DESCRIPTION OF THE TASK — Produce a copy of every line in the records that holds the string "Naţionale".

=== Begin Enclosure ===

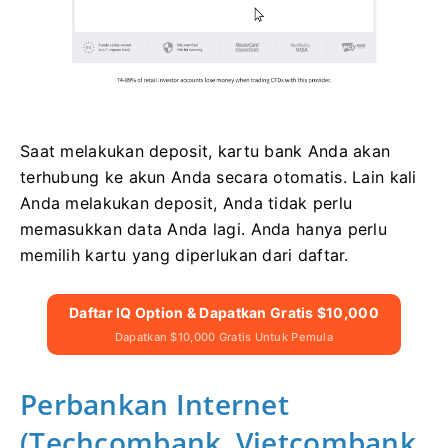
Saat melakukan deposit, kartu bank Anda akan
terhubung ke akun Anda secara otomatis. Lain kali
Anda melakukan deposit, Anda tidak perlu
memasukkan data Anda lagi. Anda hanya perlu
memilih kartu yang diperlukan dari daftar.
Daftar IQ Option & Dapatkan Gratis $10,000
Dapatkan $10,000 Gratis Untuk Pemula
Perbankan Internet
(Techcombank, Vietcombank,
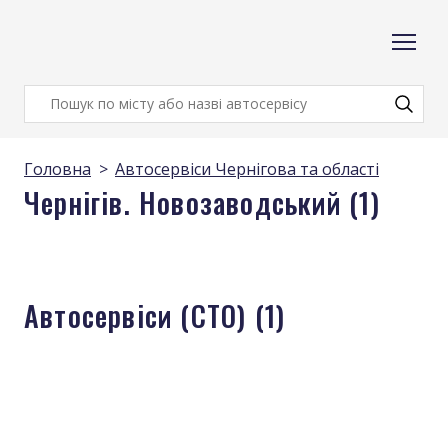
Головна
Автосервіси Чернігова та області
Чернігів. Новозаводський (1)
Автосервіси (СТО) (1)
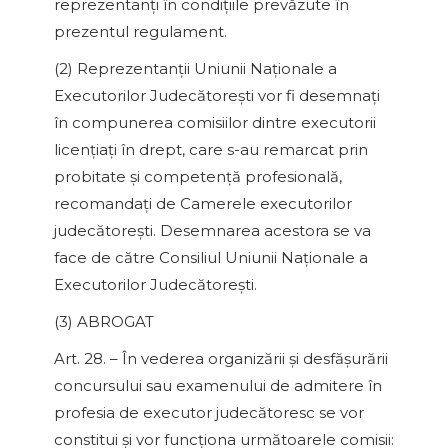
reprezentanţi în condiţiile prevăzute în
prezentul regulament.
(2) Reprezentanţii Uniunii Naţionale a
Executorilor Judecătoreşti vor fi desemnaţi
în compunerea comisiilor dintre executorii
licenţiaţi în drept, care s-au remarcat prin
probitate şi competenţă profesională,
recomandaţi de Camerele executorilor
judecătoreşti. Desemnarea acestora se va
face de către Consiliul Uniunii Naţionale a
Executorilor Judecătoreşti.
(3) ABROGAT
Art. 28. – În vederea organizării şi desfăşurării
concursului sau examenului de admitere în
profesia de executor judecătoresc se vor
constitui şi vor funcţiona următoarele comisii:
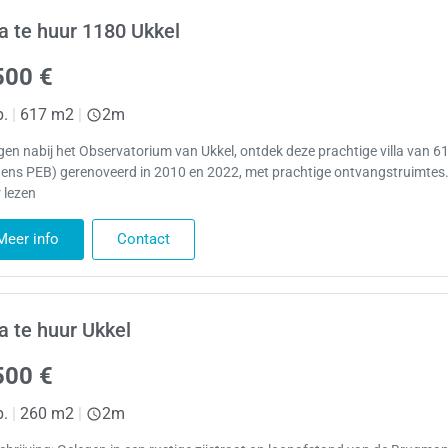
la te huur 1180 Ukkel
500 €
p.
|
617 m2
|
2m
gen nabij het Observatorium van Ukkel, ontdek deze prachtige villa van 
gens PEB) gerenoveerd in 2010 en 2022, met prachtige ontvangstruimtes
 lezen
Meer info
Contact
la te huur Ukkel
500 €
p.
|
260 m2
|
2m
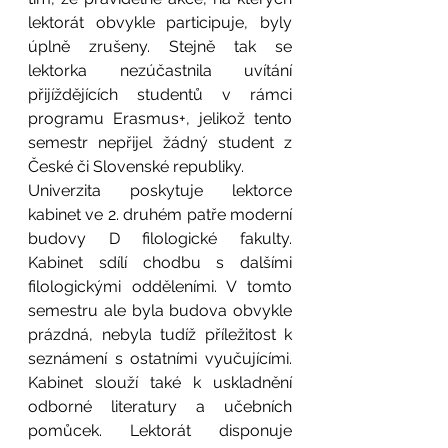
lektorát obvykle participuje, byly 
úplně zrušeny. Stejně tak se 
lektorka nezúčastnila uvítání 
přijíždějících studentů v rámci 
programu Erasmus+, jelikož tento 
semestr nepřijel žádný student z 
České či Slovenské republiky. 
Univerzita poskytuje lektorce 
kabinet ve 2. druhém patře moderní 
budovy D filologické fakulty. 
Kabinet sdílí chodbu s dalšími 
filologickými odděleními. V tomto 
semestru ale byla budova obvykle 
prázdná, nebyla tudíž příležitost k 
seznámení s ostatními vyučujícími. 
Kabinet slouží také k uskladnění 
odborné literatury a učebních 
pomůcek. Lektorát disponuje 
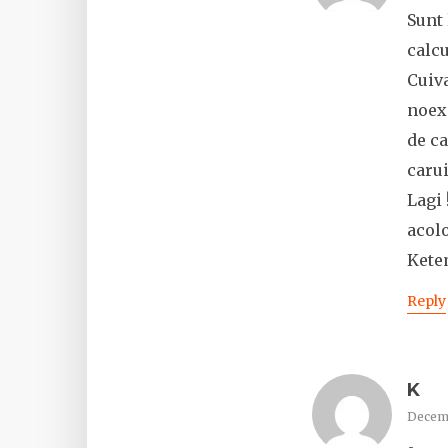
Sunt 
calcu
Cuiva
noexc
de ca
carui
Lagi 
acolo
Ketem
Reply
K
Decemb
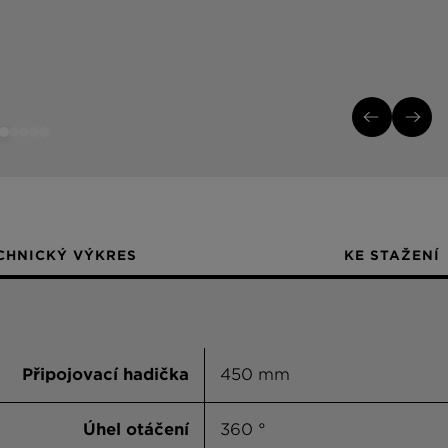
CHNICKÝ VÝKRES
KE STAŽENÍ
Připojovací hadička
450 mm
Úhel otáčení
360 °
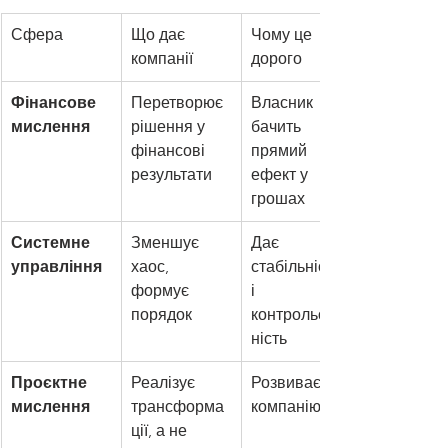
Сфера
Що дає 
Чому це 
компанії
дорого
Фінансове 
Перетворює 
Власник 
мислення
рішення у 
бачить 
фінансові 
прямий 
результати
ефект у 
грошах
Системне 
Зменшує 
Дає 
управління
хаос, 
стабільність 
формує 
і 
порядок
контрольова
ність
Проєктне 
Реалізує 
Розвиває 
мислення
трансформа
компанію
ції, а не 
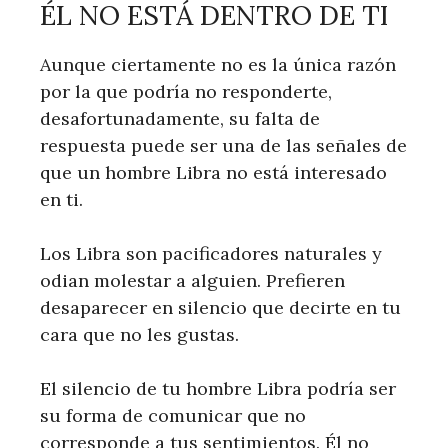
ÉL NO ESTÁ DENTRO DE TI
Aunque ciertamente no es la única razón
por la que podría no responderte,
desafortunadamente, su falta de
respuesta puede ser una de las señales de
que un hombre Libra no está interesado
en ti.
Los Libra son pacificadores naturales y
odian molestar a alguien. Prefieren
desaparecer en silencio que decirte en tu
cara que no les gustas.
El silencio de tu hombre Libra podría ser
su forma de comunicar que no
corresponde a tus sentimientos. Él no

=== End Enclosure ===

RESPONSE —
(2) Reprezentanţii Uniunii Naţionale a
face de către Consiliul Uniunii Naţionale a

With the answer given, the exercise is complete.